For the reaction at \( T(K) \), \( A_2(g) \rightleftharpoons B_2(g) \), \( K_c \) for the reaction at \( T(K) \) is 39.0. In a closed 1L flask, one mole of \( A_2(g) \) was heated to \( T(K) \). What is the concentration of \( B_2(g) \) at equilibrium (in mol L\(^{-1}\))?

• A. 0.975
• B. 0.015
• C. 0.65
• D. 0.035

Hint:

When dealing with equilibrium problems, remember that \( K_c \) expresses the ratio of concentrations of products to reactants raised to the power of their coefficients.

Answer 1

The Correct Option is A

Step 1: Define Initial and Equilibrium Concentrations
Let the initial concentration of \( A_2(g) \) be 1 mol L\(^{-1}\) (since 1 mole is placed in a 1L flask). At equilibrium, let x be the concentration of \( B_2(g) \) formed.

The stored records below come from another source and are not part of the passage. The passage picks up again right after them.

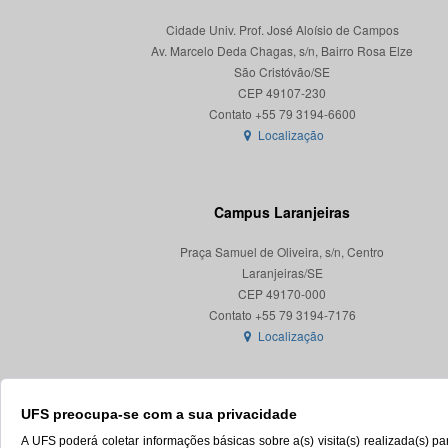
Cidade Univ. Prof. José Aloísio de Campos
Av. Marcelo Deda Chagas, s/n, Bairro Rosa Elze
São Cristóvão/SE
CEP 49107-230
Localização
Campus Laranjeiras
Praça Samuel de Oliveira, s/n, Centro
Laranjeiras/SE
CEP 49170-000
Localização
UFS preocupa-se com a sua privacidade
A UFS poderá coletar informações básicas sobre a(s) visita(s) realizada(s) 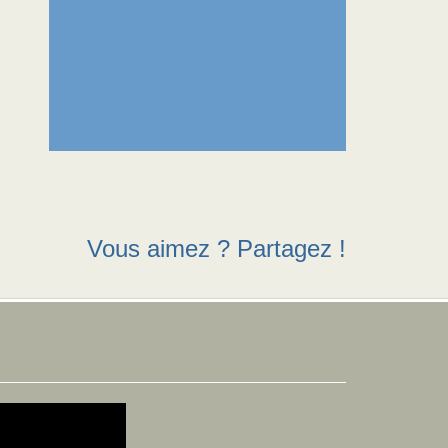
Vous aimez ? Partagez !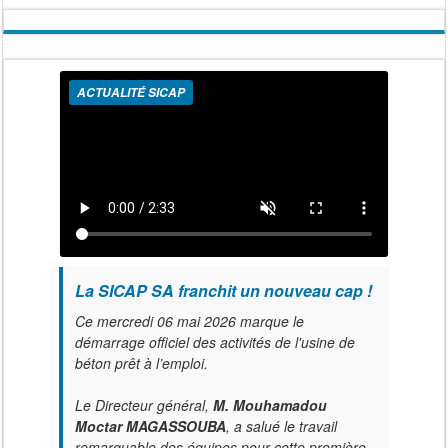
ACTUALITÉ SICAP
La SICAP SA franchit un nouveau cap !
Ce mercredi 06 mai 2026 marque le
démarrage officiel des activités de l'usine de
béton prêt à l’emploi.
Le Directeur général,
M. Mouhamadou
Moctar MAGASSOUBA
, a salué le travail
remarquable des équipes pour cette première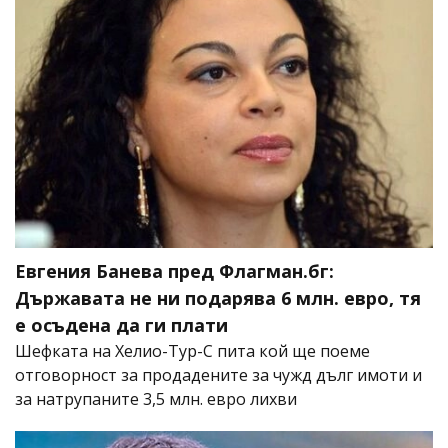
Евгения Банева пред Флагман.бг:
Държавата не ни подарява 6 млн. евро, тя
е осъдена да ги плати
Шефката на Хелио-Тур-С пита кой ще поеме
отговорност за продадените за чужд дълг имоти и
за натрупаните 3,5 млн. евро лихви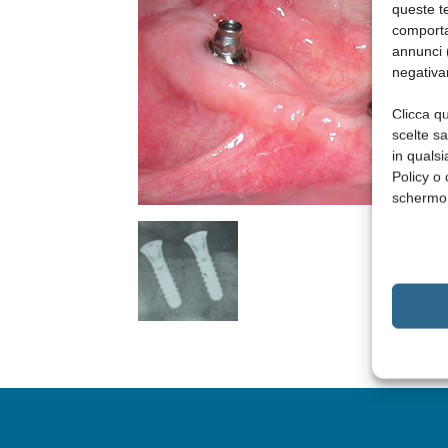
queste te
comporta
annunci (
negativa
Clicca qu
scelte s
in qualsi
Policy o 
schermo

Since the reaction is: \[ A_2(g) \rightleftharpoons B_2(g) \] The equilibrium concentrations will be: - \( [A_2] = (1 - x) \) - \( [B_2] = x \)
Step 2: Apply the Equilibrium Constant Expression
The equilibrium constant for the reaction is given by: \[ K_c = \frac{[B_2]}{[A_2]} \] Substituting the values: \[ 39 = \frac{x}{1 - x} \]
Step 3: Solve for \( x \)
Rearranging the equation: \[ x = 39(1 - x) \] \[ x + 39x = 39 \] \[ 40x = 39 \] \[ x = \frac{39}{40} = 0.975 \]
Step 4: Conclusion
Thus, the equilibrium concentration of \( B_2(g) \) is 0.975 mol L\(^{-1}\), so the correct answer is option (1).